Discussion: Perimenopausal hormone changes are similar to postpartum and premenstrual hormonal changes. Estrogen is considered neuroprotective and pro-serotonergic, so the decrease in estrogen during menopause increases the sensitivity of women to psychosocial stressors and potential mood disorders. The physical changes to one’s body during menopause can be triggering for some women. One study shows that current symptoms of PTSD in addition to a lifetime history of intimate partner violence (IPV) and sexual assault are associated with menopause symptoms including difficulty sleeping, vasomotor symptoms, and vaginal symptoms2. Sexual trauma alone has also been associated with higher rates of endometriosis, pelvic pain syndromes, and sexual dysfunctions. This patient's childhood sexual trauma, emotional IPV, hormonal sensitivities, past depression, and active PTSD symptoms all resulted in a more mentally and physically difficult menopausal transition.
Conclusions: This case shows the importance of screening for history of trauma and active PTSD symptoms in perimenopausal women. Additional research is needed to further understand the relationship between trauma and the severity or perception of menopause symptoms. Principles of trauma informed care are imperative in the inpatient consultation setting to create a safe space for patients to speak about symptoms and should be taught to all treatment team members. A whole health approach to treatment is also important and involves addressing symptoms from both a psychiatric and gynecologic perspective, with equal importance.
References
1. Yildiz PD, Ayers S, Phillips L: The prevalence of posttraumatic stress disorder in pregnancy and after birth: A systematic review and meta-analysis. J Affect Disord 2017; 208:634-645.
2. Gibson CJ, Huang AJ, McCaw B, Subak LL, Thom DH, Van Den Eeden SK: Associations of Intimate Partner Violence, Sexual Assault, and Posttraumatic Stress Disorder With Menopause Symptoms Among Midlife and Older Women. JAMA Intern Med 2019; 179(1):80-87.
Presentation Eligibility: Not previously published or presented.

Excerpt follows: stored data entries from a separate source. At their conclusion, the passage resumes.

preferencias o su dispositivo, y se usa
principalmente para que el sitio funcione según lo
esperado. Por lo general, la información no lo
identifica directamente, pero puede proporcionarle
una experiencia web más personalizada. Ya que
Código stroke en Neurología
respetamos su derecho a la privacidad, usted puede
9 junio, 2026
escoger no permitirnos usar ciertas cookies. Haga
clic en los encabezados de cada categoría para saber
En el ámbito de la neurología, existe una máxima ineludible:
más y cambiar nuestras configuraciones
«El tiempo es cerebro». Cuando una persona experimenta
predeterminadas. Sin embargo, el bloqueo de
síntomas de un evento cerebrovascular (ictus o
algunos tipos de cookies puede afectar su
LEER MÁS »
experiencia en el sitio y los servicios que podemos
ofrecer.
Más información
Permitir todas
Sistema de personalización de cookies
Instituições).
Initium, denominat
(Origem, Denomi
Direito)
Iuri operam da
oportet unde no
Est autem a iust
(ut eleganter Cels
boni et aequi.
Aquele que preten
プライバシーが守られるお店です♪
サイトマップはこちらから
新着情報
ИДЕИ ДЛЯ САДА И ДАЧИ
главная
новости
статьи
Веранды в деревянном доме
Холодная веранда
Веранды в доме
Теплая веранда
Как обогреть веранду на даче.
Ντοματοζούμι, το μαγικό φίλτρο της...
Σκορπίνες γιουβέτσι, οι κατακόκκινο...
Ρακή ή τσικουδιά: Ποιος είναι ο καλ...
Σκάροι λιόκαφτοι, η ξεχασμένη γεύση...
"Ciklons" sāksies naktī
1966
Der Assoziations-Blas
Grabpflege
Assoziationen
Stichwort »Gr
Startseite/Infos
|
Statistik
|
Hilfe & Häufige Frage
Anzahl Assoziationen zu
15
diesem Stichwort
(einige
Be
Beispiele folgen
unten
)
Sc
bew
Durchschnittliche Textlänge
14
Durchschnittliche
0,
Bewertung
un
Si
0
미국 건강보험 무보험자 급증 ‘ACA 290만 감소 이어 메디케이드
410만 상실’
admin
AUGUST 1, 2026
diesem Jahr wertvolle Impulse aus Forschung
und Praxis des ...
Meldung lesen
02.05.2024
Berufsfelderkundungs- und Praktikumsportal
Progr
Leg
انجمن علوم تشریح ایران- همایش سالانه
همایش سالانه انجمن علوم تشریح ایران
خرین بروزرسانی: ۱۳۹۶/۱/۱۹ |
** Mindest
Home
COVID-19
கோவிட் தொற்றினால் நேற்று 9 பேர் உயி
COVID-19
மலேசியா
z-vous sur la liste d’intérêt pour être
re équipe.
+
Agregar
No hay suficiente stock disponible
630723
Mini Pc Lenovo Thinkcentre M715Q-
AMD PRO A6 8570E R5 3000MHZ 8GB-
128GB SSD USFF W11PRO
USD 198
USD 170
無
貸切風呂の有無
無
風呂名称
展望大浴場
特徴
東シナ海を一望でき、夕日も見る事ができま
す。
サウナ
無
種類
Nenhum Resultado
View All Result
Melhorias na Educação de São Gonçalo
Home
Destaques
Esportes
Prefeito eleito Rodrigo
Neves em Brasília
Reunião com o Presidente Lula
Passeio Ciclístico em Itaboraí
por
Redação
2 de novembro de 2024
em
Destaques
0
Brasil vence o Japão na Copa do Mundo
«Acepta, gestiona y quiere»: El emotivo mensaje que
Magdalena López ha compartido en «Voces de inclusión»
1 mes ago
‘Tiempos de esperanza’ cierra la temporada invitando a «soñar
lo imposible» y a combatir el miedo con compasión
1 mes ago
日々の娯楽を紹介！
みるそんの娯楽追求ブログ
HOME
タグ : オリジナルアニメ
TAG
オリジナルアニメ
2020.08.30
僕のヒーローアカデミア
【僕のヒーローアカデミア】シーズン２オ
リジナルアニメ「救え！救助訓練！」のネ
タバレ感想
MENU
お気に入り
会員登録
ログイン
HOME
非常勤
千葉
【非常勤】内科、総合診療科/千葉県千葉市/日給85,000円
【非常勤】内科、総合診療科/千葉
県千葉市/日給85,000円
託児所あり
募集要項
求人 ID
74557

Diversity, Equity, and Inclusion: This case report discusses the importance of women's mental health, particularly recognizing the connection between trauma and menopause. Reproductive psychiatry is an emerging field that deserves further recognition and attention in order to provide optimal psychiatric care to women throughout their reproductive years. It is important for psychiatrists and gynecologists to work together to continue to help destigmatize mental health and advocate for women.